If you’re new to UX design, the rules, principles, and terminology can be overwhelming. But there are so many ways to leverage basic design concepts and best practices to elevate your UX.
When you pick up your phone or open your laptop to accomplish a task, you inevitably have an experience. Maybe it’s a smooth and successful one, or maybe it’s frustrating and you don’t accomplish what you set out to do. Your smooth digital experiences are usually the result of a designer who has seriously considered how you would think and interact with their product.
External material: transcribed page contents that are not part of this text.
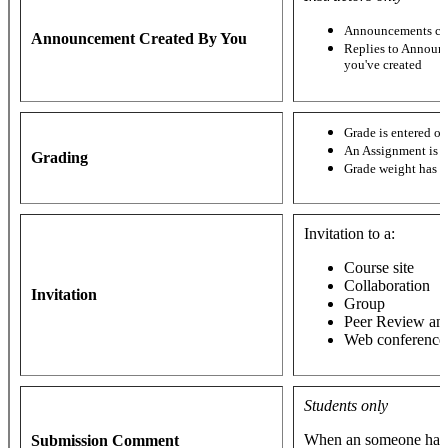
Announcements cre
Announcement Created By You
Replies to Announ
you've created
Grade is entered o
An Assignment is 
Grading
Grade weight has 
Invitation to a:
Course site
Collaboration
Invitation
Group
Peer Review an
Web conference
Students only
When an someone has 
Submission Comment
Today we’ll look at three key ways that designers can control facets of the user experience. Specifically, I will be talking about affordances, signifiers, and feedback, and how an understanding of these concepts can take your designs to the next level—and how neglecting them can lead to some frustrating user experiences. Let’s get started.
1. What are affordances?
An affordance is the relationship between an object and the actions a person can take with that object.
For example, a button affords pressing, a door handle affords pulling or turning, and a smartphone screen affords all types of interactions like swiping, tapping, pinching, and scrolling.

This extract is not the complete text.